しばらくの逡巡の後、意を決したように、しかし蚊の鳴くような震える声で呟いた。
「そ、それは…」
言葉が途切れ、重苦しい沈黙が六畳間に落ちる。悪魔は唇を強く噛み締め、見えない巨大な影に怯えるように深く俯いた。
そして、喉の奥から絞り出すように、その元凶を口にする。
「…姉、です…」
姉。そのありふれた単語は、アザリの混乱をさらに深めるだけだった。
意味がわからない。仮に、その姉とやらがよほど恐ろしい、凶暴な悪魔なのだとしても、辻褄が合わない。
「姉が怖いとして、じゃあ何でさっき、通りすがりの人間には無反応で、鳥とか猫にビビってたの?」
その鋭い問いに、悪魔はさらに顔を青ざめさせ、自らの身体を抱きしめるようにして震える声で答えた。
「あ、姉は…その、下等な生き物の、目と耳を借りて…すべてを掌握するんです…」
「…へえ、なんか凄そうな能力じゃん。あんたのとはえらい違いね」
アザリの何気ない一言は、的確に悪魔のプライドを抉ったらしい。悪魔は目に見えてしゅんと落ち込み、その美しい肩をガクリと落とした。
「言わないでくださいよ…。わかってますよ、それくらい…」
わかりやすく落ち込む姿に、アザリはそれ以上追撃する気をなくした。代わりに、本題へと話を戻す。
「で? そんなに怯えるってことは、よっぽど怖い姉なんだよね」
「ええ…。

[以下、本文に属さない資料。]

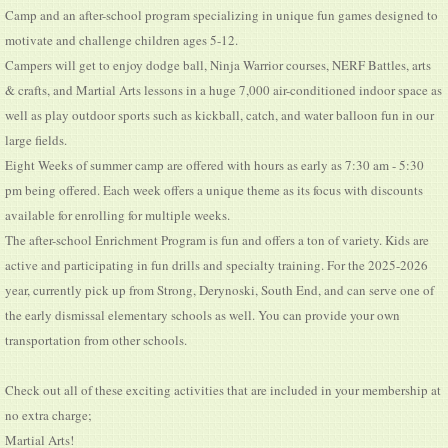
Camp and an after-school program specializing in unique fun games designed to
motivate and challenge children ages 5-12.
Campers will get to enjoy dodge ball, Ninja Warrior courses, NERF Battles, arts
& crafts, and Martial Arts lessons in a huge 7,000 air-conditioned indoor space as
well as play outdoor sports such as kickball, catch, and water balloon fun in our
large fields.
Eight Weeks of summer camp are offered with hours as early as 7:30 am - 5:30
pm being offered. Each week offers a unique theme as its focus with discounts
available for enrolling for multiple weeks.
The after-school Enrichment Program is fun and offers a ton of variety. Kids are
active and participating in fun drills and specialty training. For the 2025-2026
year, currently pick up from Strong, Derynoski, South End, and can serve one of
the early dismissal elementary schools as well. You can provide your own
transportation from other schools.
Check out all of these exciting activities that are included in your membership at
no extra charge;
Martial Arts!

姉は、他者を支配するために生まれてきたような存在で…。まあ、それだけなら、服従の悪魔たる私としても、本望だったんですけれど…」
そこまで言って、悪魔は言葉を切った。その環状の瞳に、単なる恐怖とは違う、もっと複雑でドロドロとした感情が揺らめく。
「少し前から…その、ヤバいやつの“追っかけ”みたいなのを、始めまして…。そんな姉を見ているうちに、だんだん怖くなったんです。ずっと一緒だった家族のはずなのに、まるで知らない人みたいに見えてきて…。だから、逃げたんです。姉は…きっと、すごく怒ってます」
いまいち要領を得ない話だった。要するに、姉の趣味の変化についていけず、気味悪くなって家出してきた、というようなものだろうか。
確かに、身近な人間が突然、理解不能なカルトや何かに心酔し始めたら気味悪く感じるかもしれない。だが、そこまで怯えきって家出するほどのことだろうか。怒っていたとしても、謝ってやり過ごせば済むのでは、と考える。
もっとも、悪魔の家族関係など、人間の常識や倫理で測れるものではないのだろうが。
「んで、その“ヤバいやつ”ってのは? 裏で黒い噂があるアイドルみたいな?」
アザリが半分揶揄するように尋ねると、悪魔はサッと顔の血の気を引き、首がちぎれんばかりの勢いで激しく横に振った。
「…そ、それは言えません。口に出すことすら、恐ろしい…」
その怯え方は尋常ではなかった。本当に、その存在の名前を空気に乗せることさえ禁忌であるかのように、ガチガチと歯の根を鳴らして震えている。
しかし、悪魔はふと顔を上げ、恐る恐るアザリの目を見つめ返した。
「…ご主人様が命令してくださるのなら、言いますが…」
主の命令は絶対。いかなる恐怖があろうとも、逆らうことはできない。それが、この悪魔との契約の根幹だ。
だが、アザリにはそこまでの野次馬根性はなかった。何かに追われる悪魔の、さらにそのヤバい身内が追っかけている謎の存在。これ以上、関わって面倒なことに首を突っ込むのはごめんだ。
「いーよ。そんなに興味ないし」
吐き捨てるように言うと、悪魔は心底安堵したように、長く震える息を吐き出した。
アザリはそれ以上何も言わず、再び無気力にベッドへ寝転がると、薄汚れた天井の染みをぼんやりと眺め始めた。
面倒な同居人が増えた。ただ、それだけのことだ。彼女の灰色の日常は、まだ変わらない。